To exercise the right of withdrawal, you must inform us at Börsenmedien AG, Am Eulenhof 14, 95326 Kulmbach, email: abo@boersenmedien.de, Tel: 09221/9051110, Fax: 09221/90514000, of your decision to withdraw from this contract by an unequivocal statement in text form (e.g. a letter sent by post, fax or email). To meet the withdrawal deadline, it is sufficient for you to send your communication concerning your exercise of the right of withdrawal before the withdrawal period has expired.

Effects of withdrawal

If you withdraw from this contract, we shall reimburse to you all payments received from you, including the costs of delivery (with the exception of the supplementary costs resulting from your choice of a type of delivery other than the least expensive type of standard delivery offered by us), without undue delay and in any event not later than fourteen (14) days from the day on which we are informed about your decision to withdraw from this contract.

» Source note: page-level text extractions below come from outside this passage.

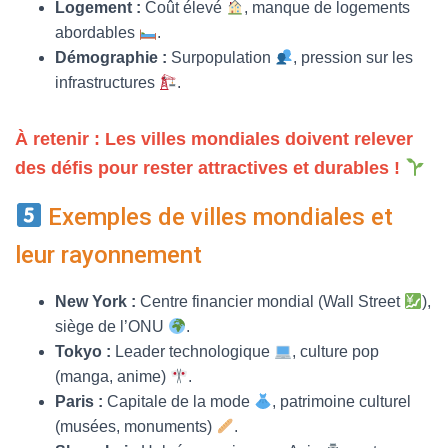
Logement :
Coût élevé
, manque de logements
abordables
.
Démographie :
Surpopulation
, pression sur les
infrastructures
.
À retenir : Les villes mondiales doivent relever
des défis pour rester attractives et durables !
Exemples de villes mondiales et
leur rayonnement
New York :
Centre financier mondial (Wall Street
),
siège de l’ONU
.
Tokyo :
Leader technologique
, culture pop
(manga, anime)
.
Paris :
Capitale de la mode
, patrimoine culturel
(musées, monuments)
.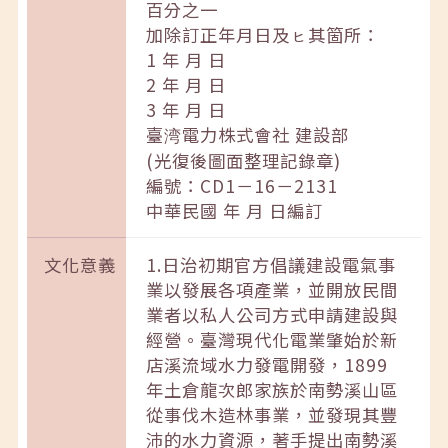
百分之一
加除訂正年月日及ㇶ其箇所：
1 年 月 日
2 年 月 日
3 年 月 日
臺湾電力株式會社 建設部
(光復後圖面整理記錄章)
編號：CD1－16－2131
中華民國 年 月 日編訂
文化意義
1.日治初期官方倡議建設電氣事
業以發展各項產業，並開放民間
業者以私人公司方式申請建設與
經營。臺灣現代化電業肇始於新
店溪流域水力發電開發，1899
年土倉龍次郎家族於南勢溪山區
從事伐木造林事業，並發現其豐
沛的水力資源，著手提出南勢溪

We will carry out such reimbursement using the same means of payment as you used for the initial transaction, unless you have expressly agreed otherwise; in any event, you will not incur any fees as a result of such reimbursement.

Premature lapse

Your Right of withdrawal shall lapse prematurely pursuant to Section 356 (5) BGB in the case of a contract for the delivery of digital content not on a physical data carrier if the entrepreneur has commenced performance of the contract after you have expressly consented to the entrepreneur commencing performance of the contract prior to the expiry of the revocation period and you have confirmed your knowledge of the fact that you lose your right of withdrawal through your consent upon commencement of performance of the contract.

3. Special arrangements for Austria and Switzerland

In the case of orders where the place of performance is in Austria or Switzerland, there is no text form requirement for the withdrawal to be effective. The withdrawal can also be done orally.